→ **Directions for this task**: Set down the first line below and each line after it, ending with the one that holds "zu den Chancen". Pictures do not belong in the copy.

→ **Saved entries**:

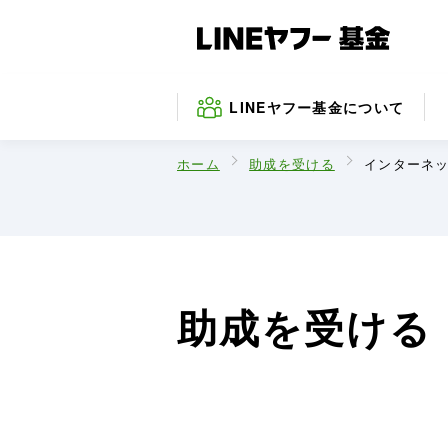
LINEヤフー
基金について
ホーム
助成を受ける
インターネッ
設立趣旨
募集中のプログラム
災害復興みらい募金
事業内容
災害・復興支援
防災
助成を受ける
学生ボランティア
ITによる社会課題の解決支援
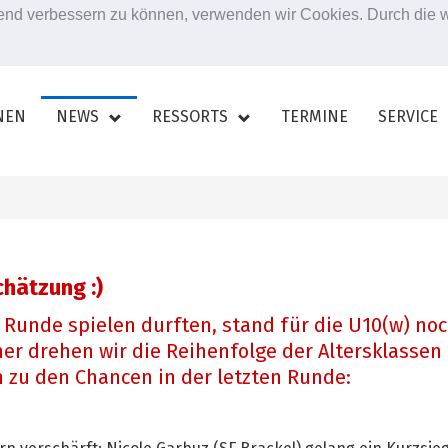
ufend verbessern zu können, verwenden wir Cookies. Durch die
NEN
NEWS
RESSORTS
TERMINE
SERVICE
hätzung :)
 Runde spielen durften, stand für die U10(w) no
 drehen wir die Reihenfolge der Altersklassen 
 zu den Chancen in der letzten Runde:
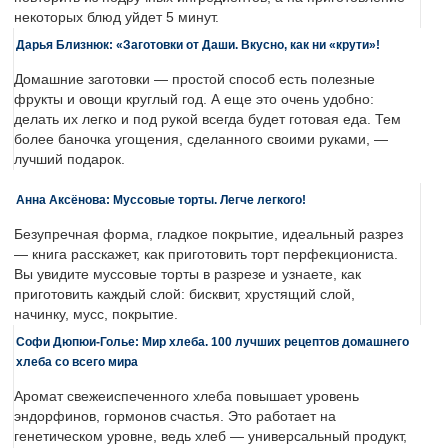
некоторых блюд уйдет 5 минут.
Дарья Близнюк: «Заготовки от Даши. Вкусно, как ни «крути»!
Домашние заготовки — простой способ есть полезные
фрукты и овощи круглый год. А еще это очень удобно:
делать их легко и под рукой всегда будет готовая еда. Тем
более баночка угощения, сделанного своими руками, —
лучший подарок.
Анна Аксёнова: Муссовые торты. Легче легкого!
Безупречная форма, гладкое покрытие, идеальный разрез
— книга расскажет, как приготовить торт перфекциониста.
Вы увидите муссовые торты в разрезе и узнаете, как
приготовить каждый слой: бисквит, хрустящий слой,
начинку, мусс, покрытие.
Софи Дюпюи-Голье: Мир хлеба. 100 лучших рецептов домашнего
хлеба со всего мира
Аромат свежеиспеченного хлеба повышает уровень
эндорфинов, гормонов счастья. Это работает на
генетическом уровне, ведь хлеб — универсальный продукт,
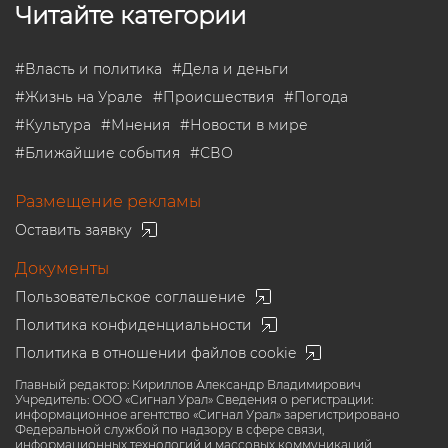
Читайте категории
#
Власть и политика
#
Дела и деньги
#
Жизнь на Урале
#
Происшествия
#
Погода
#
Культура
#
Мнения
#
Новости в мире
#
Ближайшие события
#
СВО
Размещение рекламы
Оставить заявку
Документы
Пользовательское соглашение
Политика конфиденциальности
Политика в отношении файлов cookie
Главный редактор: Кириллов Александр Владимирович
Учредитель: ООО «Сигнал Урал» Сведения о регистрации:
информационное агентство «Сигнал Урал» зарегистрировано
Федеральной службой по надзору в сфере связи,
информационных технологий и массовых коммуникаций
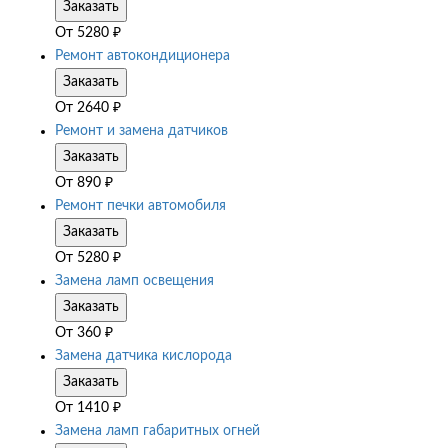
Заказать
От
5280
₽
Ремонт автокондиционера
Заказать
От
2640
₽
Ремонт и замена датчиков
Заказать
От
890
₽
Ремонт печки автомобиля
Заказать
От
5280
₽
Замена ламп освещения
Заказать
От
360
₽
Замена датчика кислорода
Заказать
От
1410
₽
Замена ламп габаритных огней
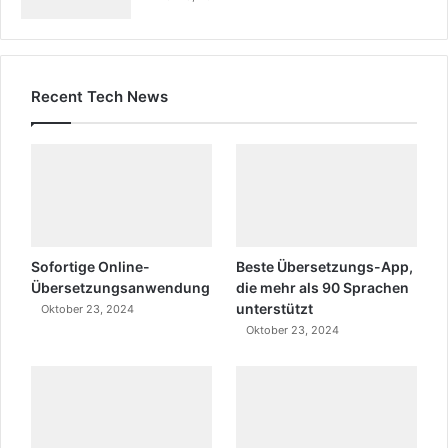
Recent Tech News
Sofortige Online-
Beste Übersetzungs-App,
Übersetzungsanwendung
die mehr als 90 Sprachen
unterstützt
Oktober 23, 2024
Oktober 23, 2024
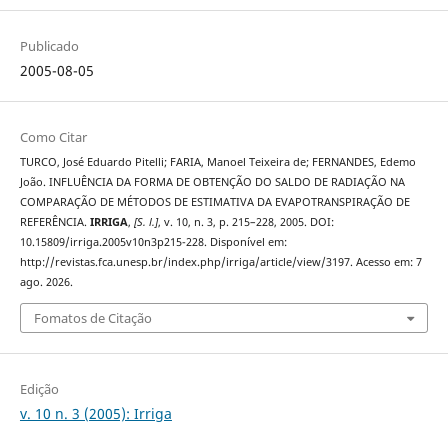
Publicado
2005-08-05
Como Citar
TURCO, José Eduardo Pitelli; FARIA, Manoel Teixeira de; FERNANDES, Edemo
João. INFLUÊNCIA DA FORMA DE OBTENÇÃO DO SALDO DE RADIAÇÃO NA
COMPARAÇÃO DE MÉTODOS DE ESTIMATIVA DA EVAPOTRANSPIRAÇÃO DE
REFERÊNCIA.
IRRIGA
,
[S. l.]
, v. 10, n. 3, p. 215–228, 2005. DOI:
10.15809/irriga.2005v10n3p215-228. Disponível em:
http://revistas.fca.unesp.br/index.php/irriga/article/view/3197. Acesso em: 7
ago. 2026.
Fomatos de Citação
Edição
v. 10 n. 3 (2005): Irriga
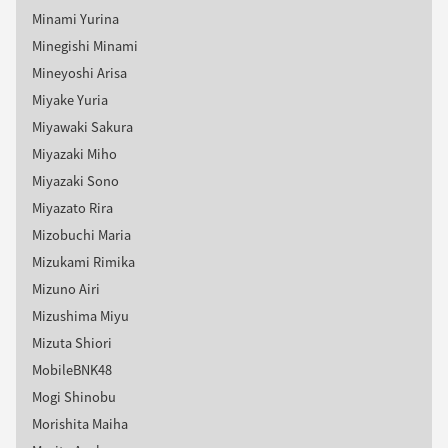
Minami Yurina
Minegishi Minami
Mineyoshi Arisa
Miyake Yuria
Miyawaki Sakura
Miyazaki Miho
Miyazaki Sono
Miyazato Rira
Mizobuchi Maria
Mizukami Rimika
Mizuno Airi
Mizushima Miyu
Mizuta Shiori
MobileBNK48
Mogi Shinobu
Morishita Maiha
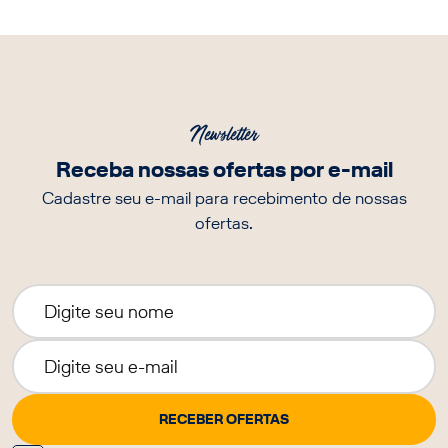
Newsletter
Receba nossas ofertas por e-mail
Cadastre seu e-mail para recebimento de nossas
ofertas.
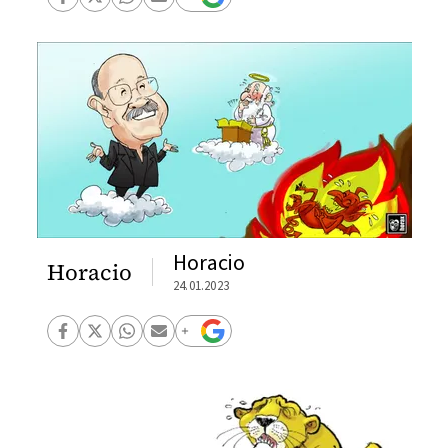
Horacio
Horacio
24.01.2023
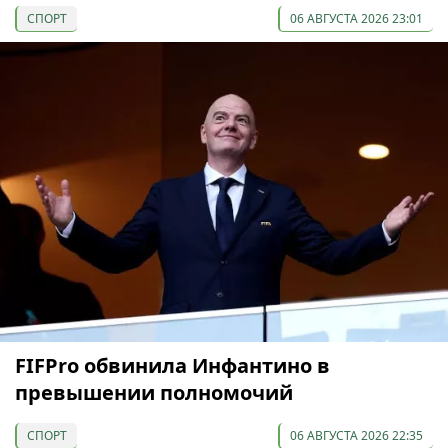
СПОРТ
06 АВГУСТА 2026 23:01
FIFPro обвинила Инфантино в
превышении полномочий
СПОРТ
06 АВГУСТА 2026 22:35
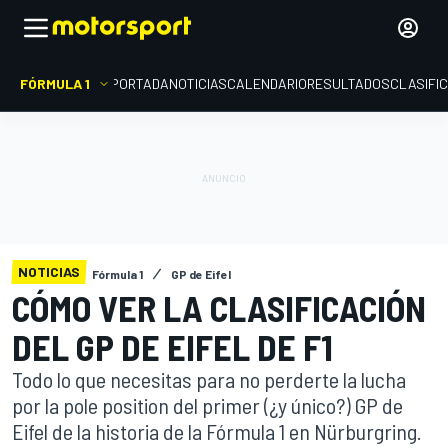
FÓRMULA 1
PORTADA
NOTICIAS
CALENDARIO
RESULTADOS
CLASIFI
NOTICIAS
Fórmula 1
GP de Eifel
CÓMO VER LA CLASIFICACIÓN
DEL GP DE EIFEL DE F1
Todo lo que necesitas para no perderte la lucha
por la pole position del primer (¿y único?) GP de
Eifel de la historia de la Fórmula 1 en Nürburgring.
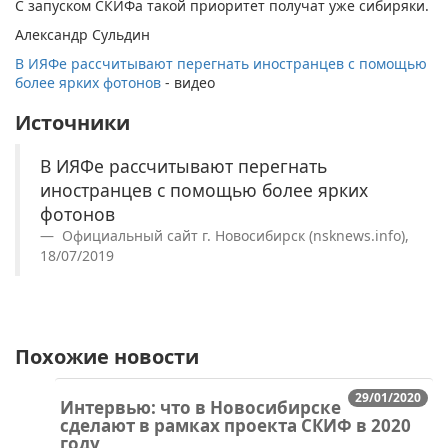
С запуском СКИФа такой приоритет получат уже сибиряки.
Александр Сульдин
В ИЯФе рассчитывают перегнать иностранцев с помощью
более ярких фотонов
- видео
Источники
В ИЯФе рассчитывают перегнать
иностранцев с помощью более ярких
фотонов
Официальный сайт г. Новосибирск (nsknews.info),
18/07/2019
Похожие новости
29/01/2020
Интервью: что в Новосибирске
сделают в рамках проекта СКИФ в 2020
году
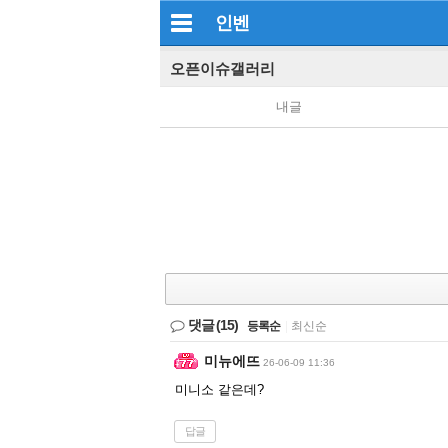
인벤
오픈이슈갤러리
내글
댓글
(15)
등록순
|
최신순
미뉴에뜨
26-06-09 11:36
미니소 같은데?
답글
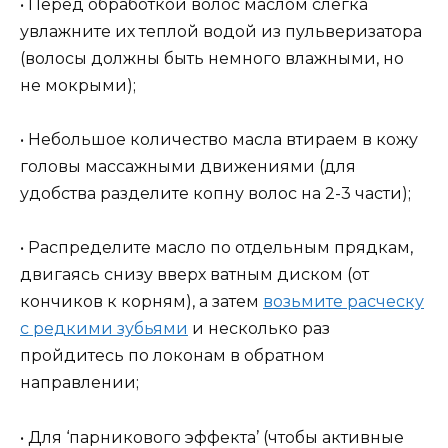
• Перед обработкой волос маслом слегка
увлажните их теплой водой из пульверизатора
(волосы должны быть немного влажными, но
не мокрыми);
• Небольшое количество масла втираем в кожу
головы массажными движениями (для
удобства разделите копну волос на 2-3 части);
• Распределите масло по отдельным прядкам,
двигаясь снизу вверх ватным диском (от
кончиков к корням), а затем
возьмите расческу
с редкими зубьями
и несколько раз
пройдитесь по локонам в обратном
направлении;
• Для ‘парникового эффекта’ (чтобы активные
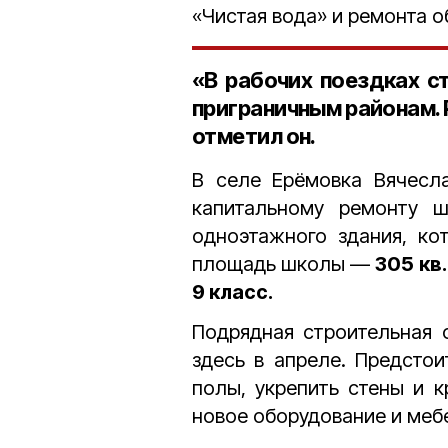
«Чистая вода» и ремонта 
«В рабочих поездках с
приграничным районам. 
отметил он.
В селе Ерёмовка Вячесл
капитальному ремонту ш
одноэтажного здания, к
площадь школы —
305 кв.
9 класс.
Подрядная строительная 
здесь в апреле. Предстои
полы, укрепить стены и 
новое оборудование и меб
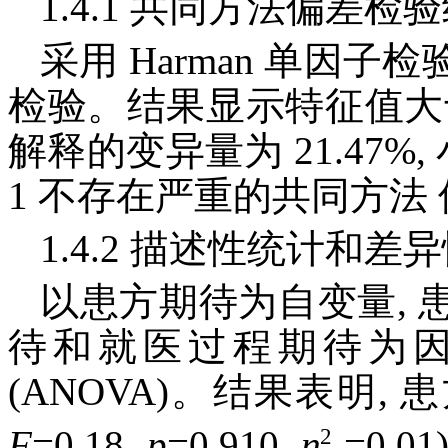
1.4.1 共同方法偏差检
采用 Harman 单因
检验。结果显示特征值大于 
解释的变异量为 21.47%,
1 不存在严重的共同方法
1.4.2 描述性统计和差
以患方期待为自变量,
待和就医过程期待为因
(ANOVA)。结果表明, 
2
F
=0.18,
p
=0.910,
η
=0.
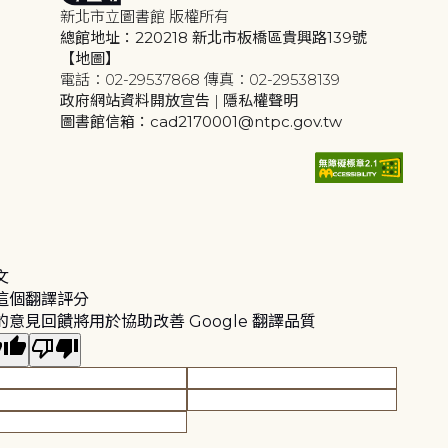
新北市立圖書館 版權所有
總館地址：220218 新北市板橋區貴興路139號
【地圖】
電話：02-29537868 傳真：02-29538139
政府網站資料開放宣告
|
隱私權聲明
圖書館信箱：cad2170001@ntpc.gov.tw
文
這個翻譯評分
的意見回饋將用於協助改善 Google 翻譯品質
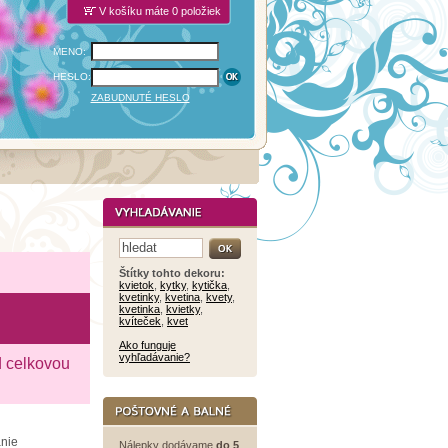
V košíku máte 0 položiek
MENO:
HESLO:
ZABUDNUTÉ HESLO
Štítky tohto dekoru:
kvietok
,
kytky
,
kytička
,
kvetinky
,
kvetina
,
kvety
,
kvetinka
,
kvietky
,
kvíteček
,
kvet
Ako funguje
vyhľadávanie?
d celkovou
anie
Nálepky dodávame
do 5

→ **Written solution**:
LINEヤフー
基金について
ホーム
助成を受ける
インターネッ
設立趣旨
募集中のプログラム
災害復興みらい募金
事業内容
災害・復興支援
防災
助成を受ける
学生ボランティア
ITによる社会課題の解決支援
ufend verbessern zu können, verwenden wir Cookies. Durch die
NEN
NEWS
RESSORTS
TERMINE
SERVICE
hätzung :)
 Runde spielen durften, stand für die U10(w) no
 drehen wir die Reihenfolge der Altersklassen 
 zu den Chancen in der letzten Runde:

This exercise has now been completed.